Investments in R&D have become an important policy lever for stimulating regional and national economic growth; competitiveness agendas routinely institute policies to support research. In the United States alone, R&D expenditures account for more than $150 billion a year and European nations have agreed to a target for R&D investment of at least 3% of GDP.  Yet investments at this scale beg obvious questions – why 3% of GDP rather than 2.9% or 3.1%?   Why is the public sector involved? What is the evidence, beyond anecdotes, that investments in science lead to innovation?  In sum, what are the returns to investment in research? Answering these questions has become an important policy issue in its own right; and the way in which the answers are measured is equally important  – what you measure is what you get.

Evidence based answers have been difficult to find. Part of this is because outputs are manifold and the processes are complex. Part of it is that the appropriate data exist in multiple places and in a wide variety of formats. Part of it is that analytical approaches have been confused with reporting approaches.

This seminar discusses the use of big data approaches to answer these important questions. It describes the conceptual and empirical framework used to trace the activities of researchers and their networks in the creation, adoption and transmission of ideas to the economic and scientific marketplace.

About Julia
Julia Lane is an Institute Fellow at the American Institutes for Research, professor of economics, BETA University of Strasbourg CNRS, Chercheur, Observatoire des Sciences et des Techniques, Paris, and professor, Melbourne Institute of Applied Economics and Social Research, University of Melbourne.

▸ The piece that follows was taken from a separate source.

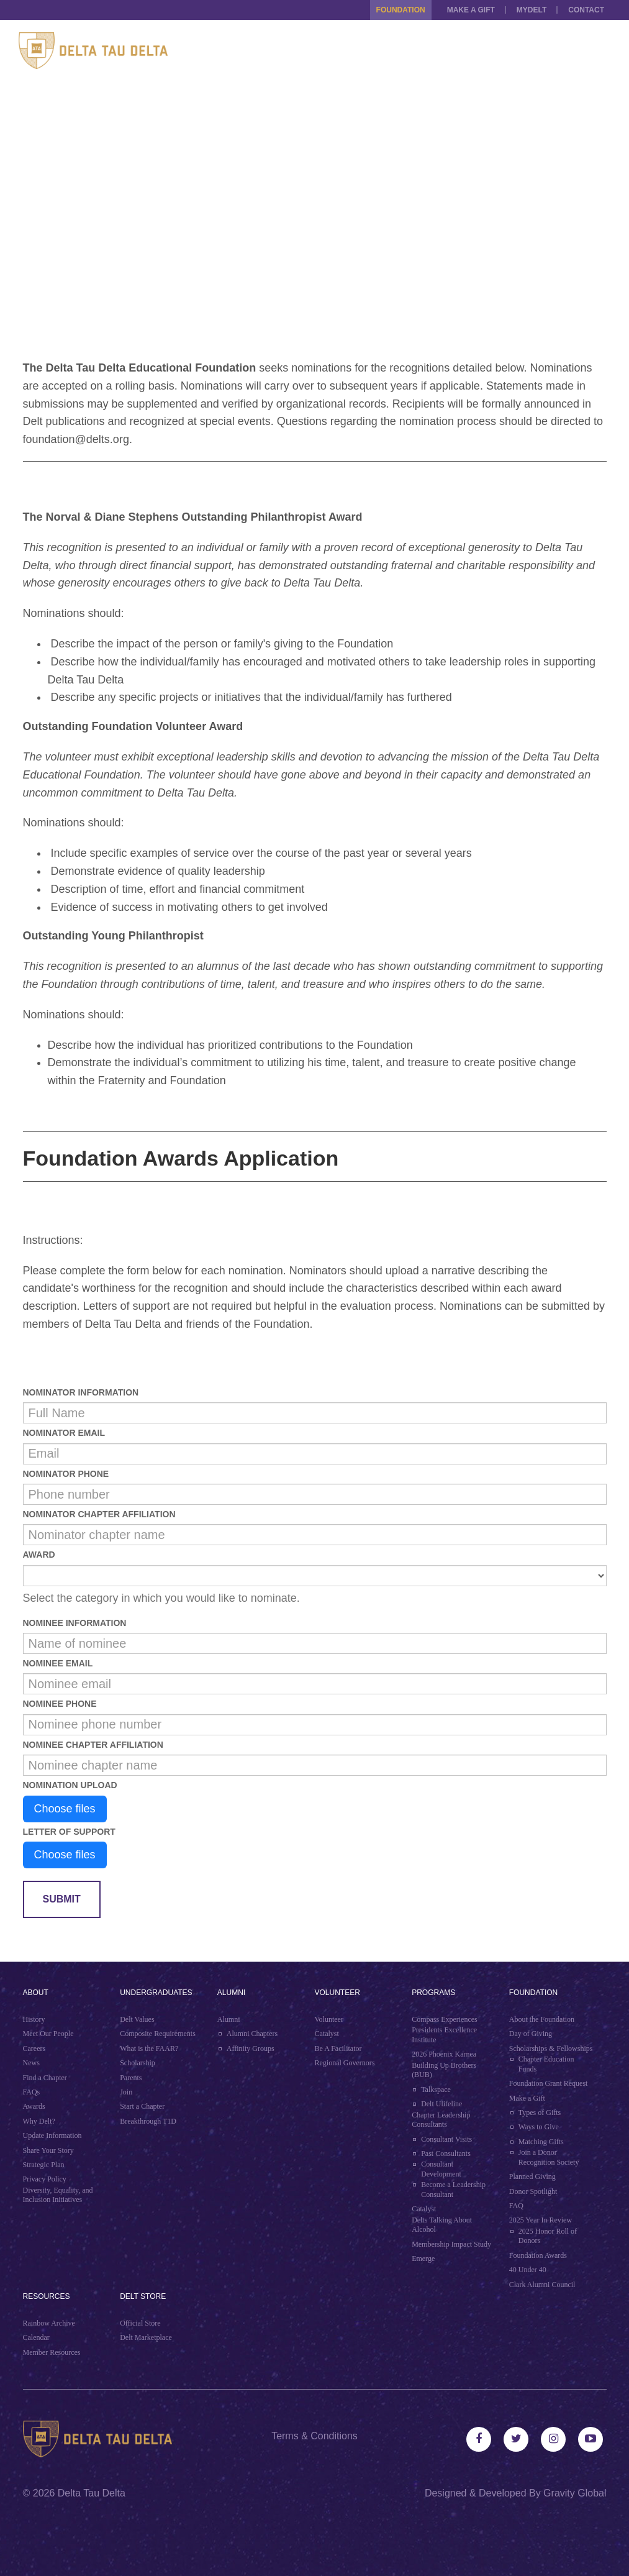  What do you see at coordinates (91, 2493) in the screenshot?
I see `Delta Tau Delta` at bounding box center [91, 2493].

She was formerly director of the National Science Foundation's Science of Science and Innovation Policy program, senior vice president at NORC at the University of Chicago and senior research fellow at the U.S. Census Bureau.

Dr. Lane has authored over 65 refereed articles and edited or authored seven books. She has been working with a number of national governments to document the results of their science investments. Her work has been featured in Science and Nature, and she has testified on the topic to both the U.S. Congress and the European Parliament. She is a coeditor, with the late Jack Marburger, of the Handbook of Science of Science Policy.